I had a really awesome day today. While I feel somewhat guilty saying that - because Kim had a fairly crappy day today Ataxia-wise - mine was awesome. I spent the morning with my friend Ady. Ady and I meet every couple of weeks on a Saturday or Sunday morning and just talk life. We entered into this as a “mentoring” relationship but in all truthfulness I’m fairly certain that I get much more out of the relationship than she does. We talk life and struggles and how we see God working and how we don’t see God working and get frustrated or angry or confused and then come back a few weeks later with beautiful insight and new found faith and hope.
Today what stuck with me was our conversation about the work and action of God, the Holy Spirit and Jesus himself in the here and now. I shared how I just don’t get people who hang their hat on the whole, “my hope is in heaven where there will be no more pain and no more tears” line. Don’t get me wrong, I believe that life after this one will be amazing living in the presence of Christ himself where there won’t be all this BS that we have to put up with here, but I’m sorry, I LIVE IN THIS WORLD - NOT THAT ONE. While it’s a beautiful thing to look forward to in the future, I need the kingdom of God that’s at work right here and right now and I truly believe it exists and is very, very real. If I didn’t I couldn’t do this whole pastoring song and dance.
I shared with Ady that one of the main reasons I went into ministry was because I couldn’t take all the churchy platitudes that give wonderful lip service to the saving power of God but you never hear about the real-life work and presence of God in the here and now. Or just have nice neat and tidy answers for everything under the sun. I can’t deal with that - and I know lots of people who haven’t yet experienced the real-life presence of Jesus who can’t deal with it either. Sorry, but my feet are firmly planted in the present-day here and now of this microwave world that wants everything now and needs to see to believe (yet yearns for the mystery and mystical as well). Promises of the future and scripture-quoting don’t cut it and truthfully can really piss me off sometimes.
I’m so grateful that I was gifted a faith that has really never doubted the existence of God. That’s always been a given for me. But while I always knew God was real and God was there, I didn’t always see evidence of his existence or even God’s presence, and I definitely didn’t always understand or even agree with the way he chose to go about things, the circumstances God allowed to happen, the people God allowed to return to him much earlier than I would have chosen. This gift has strengthened me to move forward in faith when I had no logical or rational reason to do so. (Thank you Jesus that you don’t work by logic or rationality either!)

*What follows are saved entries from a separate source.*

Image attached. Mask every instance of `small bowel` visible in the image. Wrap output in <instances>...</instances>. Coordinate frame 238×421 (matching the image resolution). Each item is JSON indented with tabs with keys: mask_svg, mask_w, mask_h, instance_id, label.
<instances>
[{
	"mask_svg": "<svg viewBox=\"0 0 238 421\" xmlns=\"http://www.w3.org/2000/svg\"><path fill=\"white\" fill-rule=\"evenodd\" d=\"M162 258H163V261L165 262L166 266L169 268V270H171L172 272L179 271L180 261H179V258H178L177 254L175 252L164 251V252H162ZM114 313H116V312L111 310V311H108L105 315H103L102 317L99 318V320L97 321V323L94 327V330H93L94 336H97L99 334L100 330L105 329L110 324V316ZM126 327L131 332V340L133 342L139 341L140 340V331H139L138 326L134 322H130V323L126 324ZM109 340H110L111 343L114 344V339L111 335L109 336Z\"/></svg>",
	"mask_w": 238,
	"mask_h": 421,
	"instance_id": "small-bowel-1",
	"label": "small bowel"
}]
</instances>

This takes me to the second part of my day (after returning from my time with Ady and spending most of the afternoon in leisurely reading) my friends Dave and Karen came and picked me and my two pans of brownies up and we went to the Four Winds Coffee Shop where we served a dinner of chili, salad, chips and a brownie to 50+ college students who came to pick up a free meal, this week prepared and handed out by our small group. Dave and Karen then took me out for an early birthday dinner and we continued my discussion from this morning recounting the ways we have witnessed the kingdom of God at work in THIS world and experienced and grace and peace of his presence in numerous difficult times and through the loss of amazing people (Steve Gammill, one of many). We have a long history together and our friendship is one that has spanned over thirty years. We’ve grown in Christ together through Bible study groups sharing losses and struggles helping each other, growing in knowledge and trying to figure out how to live this life that God desires for us (and sometimes failing miserably). We’ve each been on both the receiving end and the giving end throughout our friendship and it’s a beautiful dance of seeing God work in and through and amidst all we’ve lived both independently and together in community. I don’t know what I would do without their love and friendship. We all realize how rare it is, this kind of intimacy and interdependent friendship that comes from journeying together. It’s a precious gift.

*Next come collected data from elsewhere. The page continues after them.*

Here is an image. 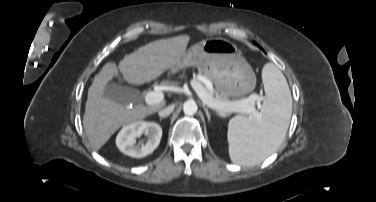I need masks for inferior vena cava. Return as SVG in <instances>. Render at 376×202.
<instances>
[{
    "instance_id": "1",
    "label": "inferior vena cava",
    "mask_w": 376,
    "mask_h": 202,
    "mask_svg": "<svg viewBox=\"0 0 376 202\" xmlns=\"http://www.w3.org/2000/svg\"><path fill=\"white\" fill-rule=\"evenodd\" d=\"M174 110V105H169L163 109H161L159 112H158V115L161 117V118H164V117H167L169 116Z\"/></svg>"
}]
</instances>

Days like today help me to make it through days and sometimes weeks of life that can be hard, more alone than together, and full of more giving than receiving. Days like today get me re-centered and I’m reminded that “it’s not about me,” and that’s ok and as it should be. Days like today help me remember that God really does know what he’s doing and that I can trust him - particularly when I can’t see or don’t understand what’s going on or what’s next. Days like today give me hope, like the little leaves of the grape hyacinths pushing their way up through the rocky, hard dirt next the the driveway that should in no way have survived in the nutrient and moisture-lacking clay they are planted in. That kind of hope and tenacity and resilience are what days like today give me.
Thank you God for sending me these people. People I can be who I am with. People who can be who they are with me. People who point me to You and remind me that life is so much more than one day and yet all about one day. Tomorrow will probably be different and possibly more difficult or challenging, but today I am thankful and seeing Your face, Lord. I’ll take it.